そう、目の前にいる銀髪で隻眼の男は悪魔の手先、セヴンの一人であるヴァイパーその人。
シータスは教皇候補のロクスと行動することが多かった、ヴァイパーと言えば何かとロクスに絡んできた人物だから、見間違おうはずなどない。
 しかし、彼の話はシルマリルからも、彼女をアルカヤに遣わすと決めた大天使ラファエルからも聞かされた。もうシルマリルの邪魔をすることはない。
むしろ天使の勇者に近い存在、シルマリルの助力者になったと考えてもいいだろう。
「シータスです。以後お見知りおきを。」
「知ってると思うが、クラレンス=ランゲラックだ。
 出来れば通り名じゃなく名前で呼んでくれ、ちょいと有名になりすぎて通り名じゃ足がつく。」
「わかりました。」
 いろいろと思うところはあるけれど、シータスは天使の補佐として働く妖精の中でも真面目で頼れる存在。彼の姿形はランプの精、いたずら好きなイメージが強い妖精としてはいでたちも顔もいかついし、物言いも声も「妖精」のそれを大きく裏切るような青年男性のもの。
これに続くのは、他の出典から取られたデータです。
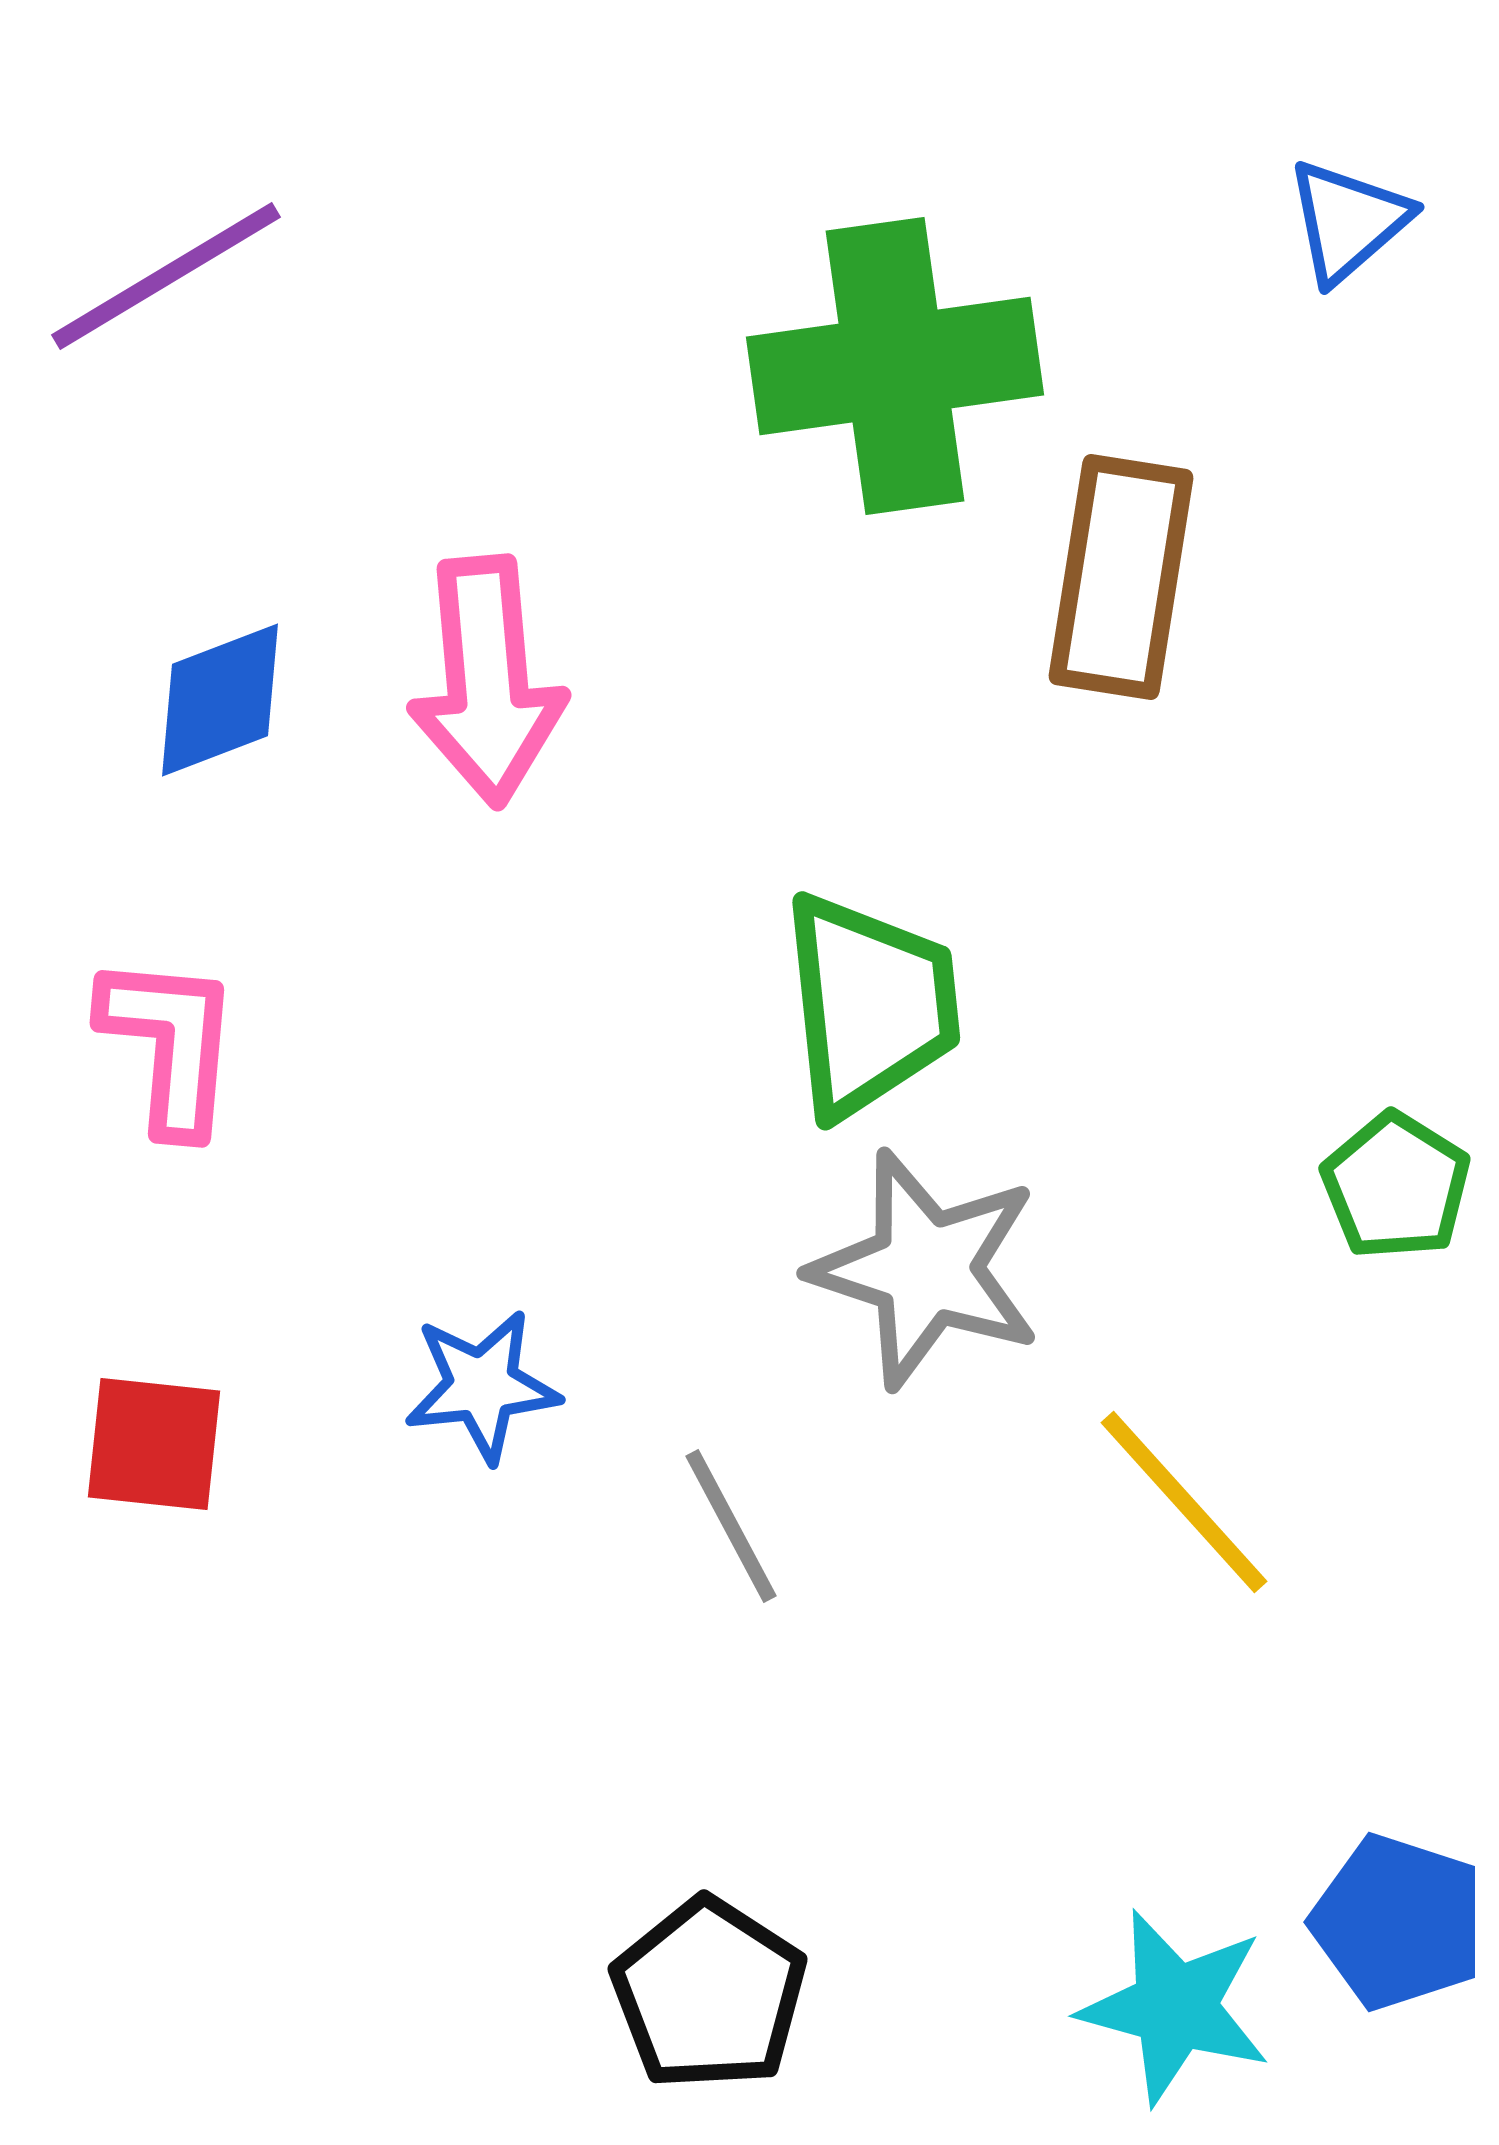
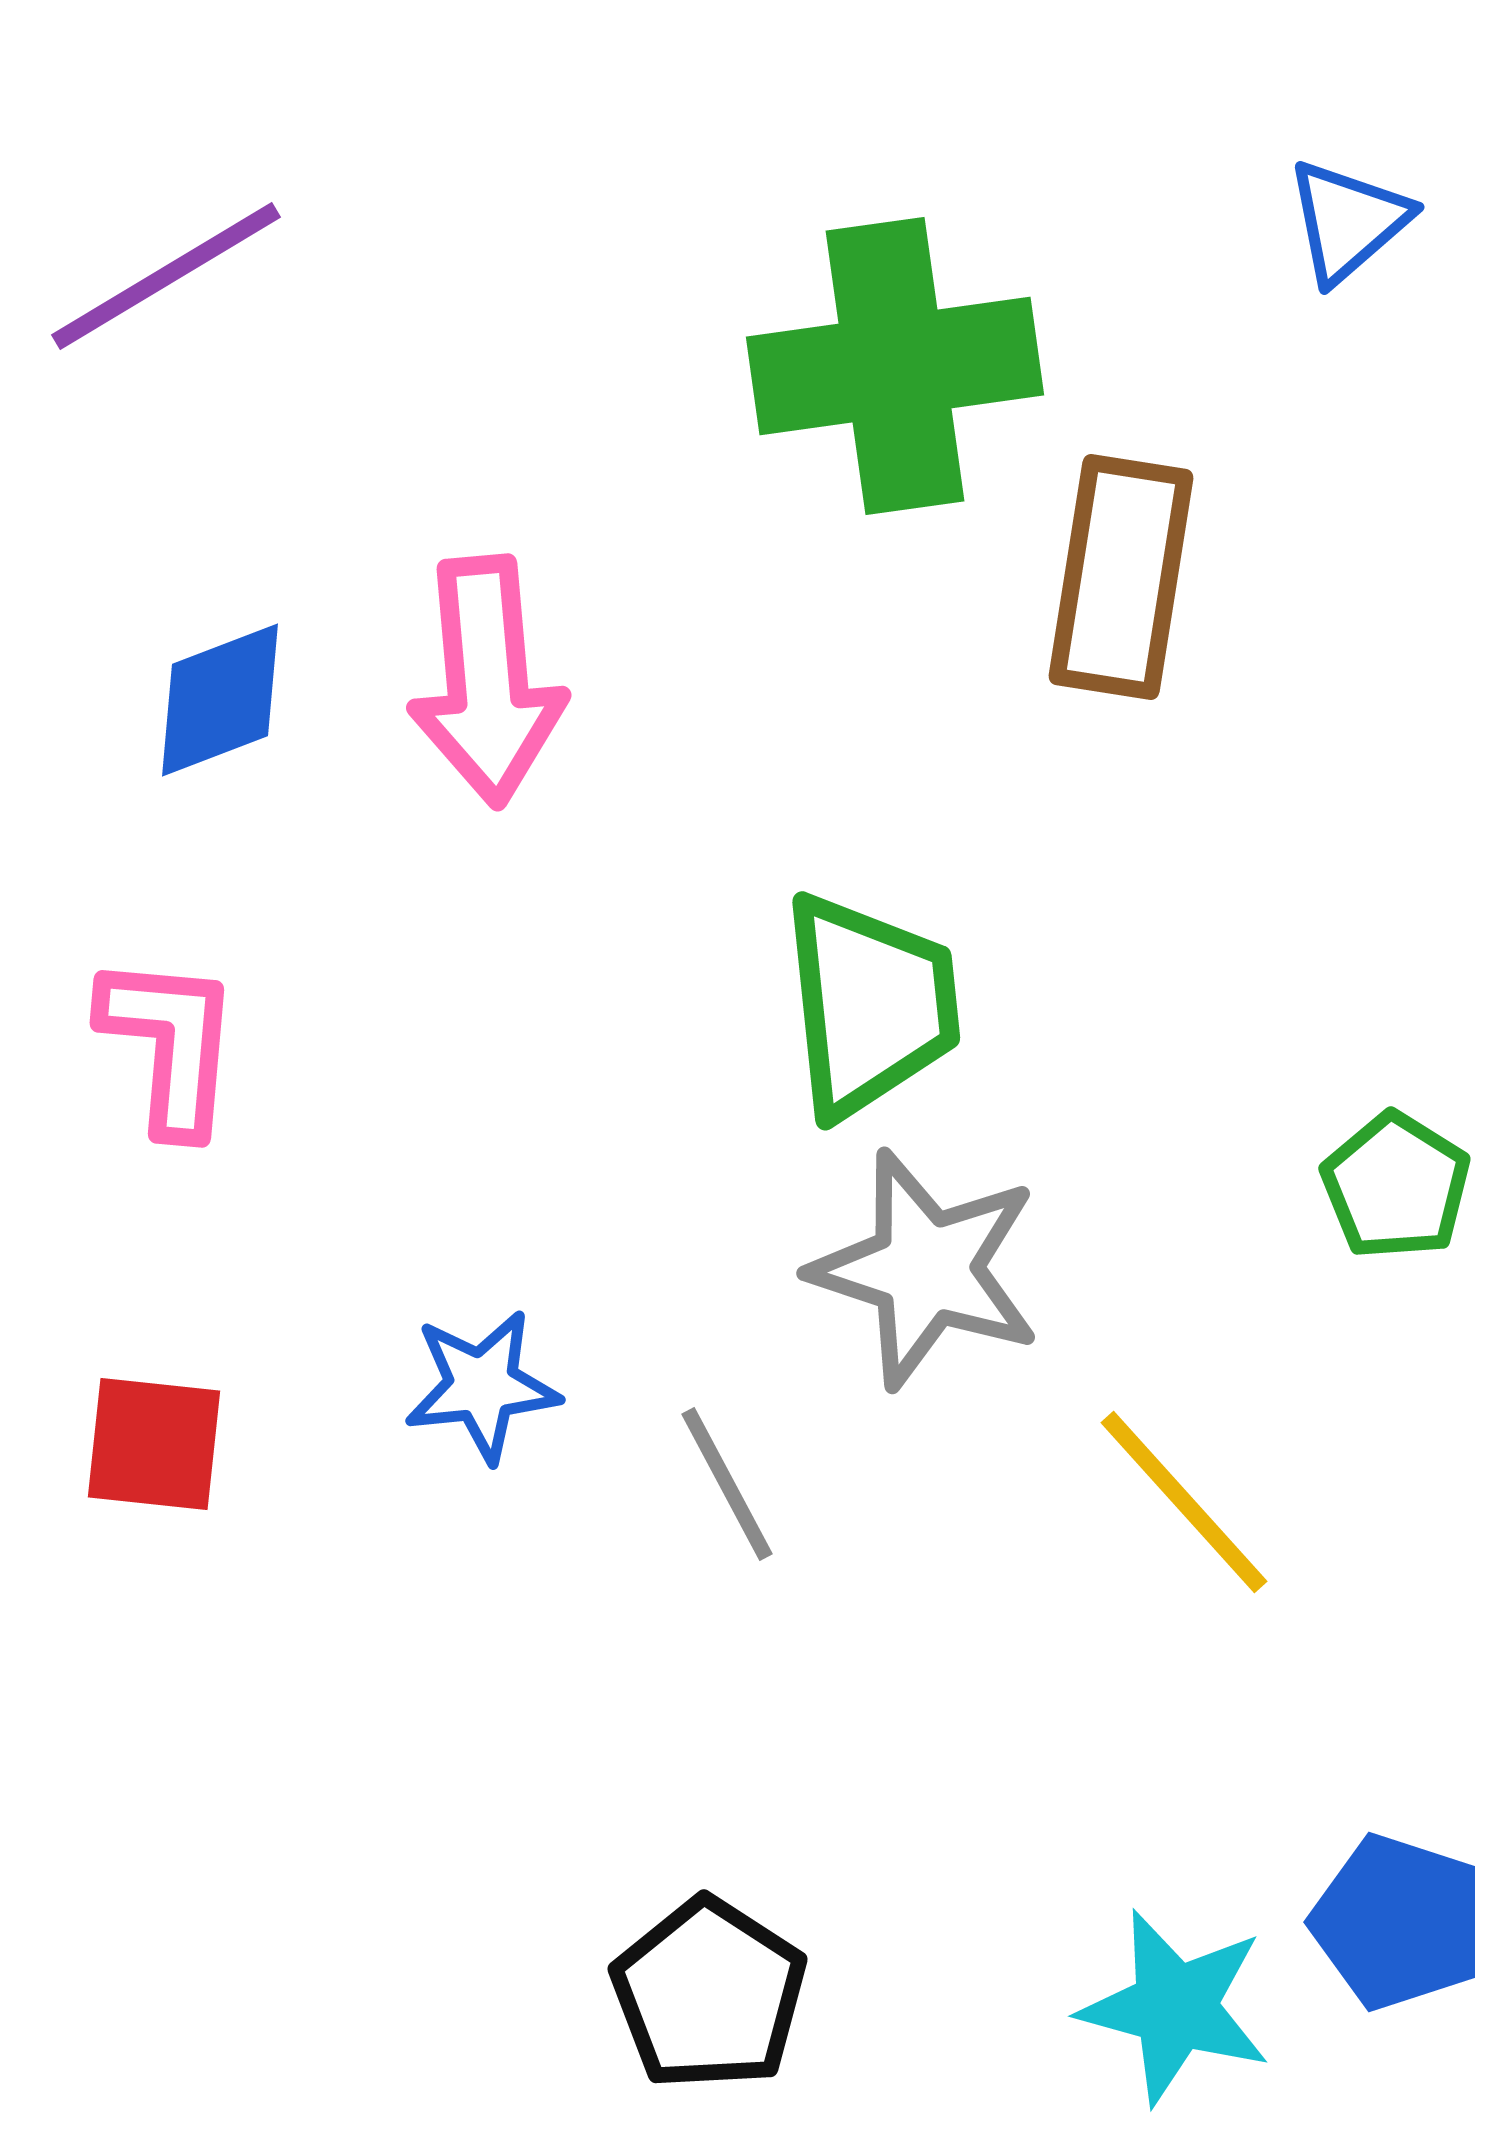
gray line: moved 4 px left, 42 px up
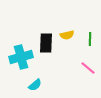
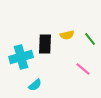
green line: rotated 40 degrees counterclockwise
black rectangle: moved 1 px left, 1 px down
pink line: moved 5 px left, 1 px down
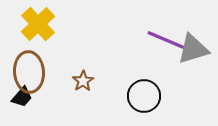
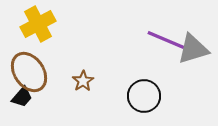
yellow cross: rotated 16 degrees clockwise
brown ellipse: rotated 30 degrees counterclockwise
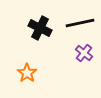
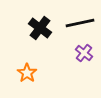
black cross: rotated 10 degrees clockwise
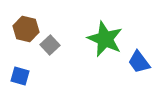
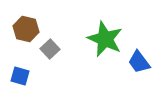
gray square: moved 4 px down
体の大きさだけが妖精なのだけれど、シルマリルは意外と大雑把な性格らしく、シータスについていろいろと口に出したことはなかった。
シータスもそんな鷹揚で焦点が少しずれているお嬢様な天使を気に入っている。
 仕事は仕事、だけれど……シータスは内心ロクスを少し不憫に思っている。
女癖の悪い教皇候補殿が信仰の対象でもある天使様に女を感じ恋していることを彼は知っている。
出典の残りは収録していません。